Als habe Gott ihr die Augen geöffnet
Das änderte sich schlagartig nach ihrer Erfahrung mit den jungen Leuten in Ferguson. Die Pastorin sagt: "Es ist wichtig, das laut auszusprechen: Wir haben eine Generation von jungen Menschen, die uns nicht mehr länger glauben. Sie haben zu viele Lügen erlebt, bei Politikern, Pastoren, Priestern und Eltern. Sie wissen nicht mehr, ob sie der vorangegangenen Generation noch glauben können."
Plötzlich war da eine ganze Generation, die McNeils Authentizität als Christin in Frage stellte und im Grunde mit der Kirche nichts mehr zu tun haben wollte. Die Pastorin fühlte sich angesichts dieser Fundamentalkritik, als habe Gott ihr auf die Schulter getippt und die Augen geöffnet.
McNeil ist überzeugt: "Wenn wir diese Generation wiedergewinnen wollen, um zu glauben und Vertrauen in die Kirche egal welcher Glaubenstradition zu haben, wird es extrem wichtig sein, das, was wir predigen, auch zu tun. Ich habe eingesehen, dass wir nicht länger von Jesus reden können, ohne auch über Gerechtigkeit zu reden. Wir müssen auch unsere Botschaft überprüfen, denn ihre Relevanz ist in Frage gestellt. Weiterhin zu sagen, wir beten um Dinge, ohne auch aktiv zu werden, zerstört unsere Authentizität."
Auf die Frage, was die Kirche ihren Gläubigen, in dieser von vielen als sehr gefährlich empfundenen Zeit raten soll, lächelt sie. Sie sieht die Chance eines neuen Aufbruchs aller Gläubigen, für Gerechtigkeit einzustehen und ihre ideologischen Blasen zu verlassen. Rassismus, Polizeigewalt, Einwanderungspolitik, Gesundheitspolitik: All dies müsse im Licht des christlichen Glaubens gesehen werden.
"Neue Modelle von Kirche"
Die Predigerin sagt: "Die Kirche, die Gemeinschaft aller die an Gott glauben, aller Gläubigen, muss ihre Stimme erheben und jede Form von rassistisch und ethnisch spaltender Hassrede verurteilen. Wenn jemand zum Beispiel das Coronavirus China-Virus nennt, dann macht er Menschen mit asiatischem Hintergrund zu Zielen von Angriffen."

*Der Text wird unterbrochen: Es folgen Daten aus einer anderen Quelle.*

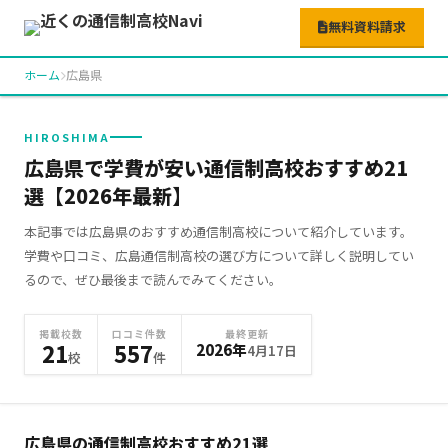
無料資料請求
ホーム
広島県
HIROSHIMA
広島県で学費が安い通信制高校おすすめ21
選【2026年最新】
本記事では広島県のおすすめ通信制高校について紹介しています。
学費や口コミ、広島通信制高校の選び方について詳しく説明してい
るので、ぜひ最後まで読んでみてください。
掲載校数
口コミ件数
最終更新
21
557
2026年
4月17日
校
件
広島県の通信制高校おすすめ
21
選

Donald Trump hat kürzlich alle staatlichen Programme und Schulungen, die sich mit weißen Privilegien und institutionellem Rassismus auseinandersetzen, für unamerikanisch erklärt und gedroht, deren Finanzierung zu streichen. Bisher konnte er die meisten evangelikalen Christinnen und Christen durch seine Haltung zur Abtreibung für sich gewinnen. Es werde höchste Zeit, zu erkennen, dass Christentum nicht auf diesen Punkt reduziert werden könne.

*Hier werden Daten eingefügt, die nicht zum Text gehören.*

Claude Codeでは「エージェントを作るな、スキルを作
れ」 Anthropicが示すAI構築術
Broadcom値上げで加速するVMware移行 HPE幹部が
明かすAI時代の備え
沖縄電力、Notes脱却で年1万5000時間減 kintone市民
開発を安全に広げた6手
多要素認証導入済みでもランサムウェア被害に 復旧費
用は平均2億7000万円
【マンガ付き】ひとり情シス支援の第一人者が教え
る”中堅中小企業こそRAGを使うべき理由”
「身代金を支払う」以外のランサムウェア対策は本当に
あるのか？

"Es gibt das Gleichnis von den neuen Weinschläuchen. Ich glaube, wir sehen gerade neue Weinschläuche, neue Strategien, neue Modelle von Kirche entstehen. Es wird wahrscheinlich anders aussehen, als wir das kennen. Ich glaube, wir werden Gott neue Dinge tun sehen, mit Menschen, die wir vorher noch nie gesehen haben."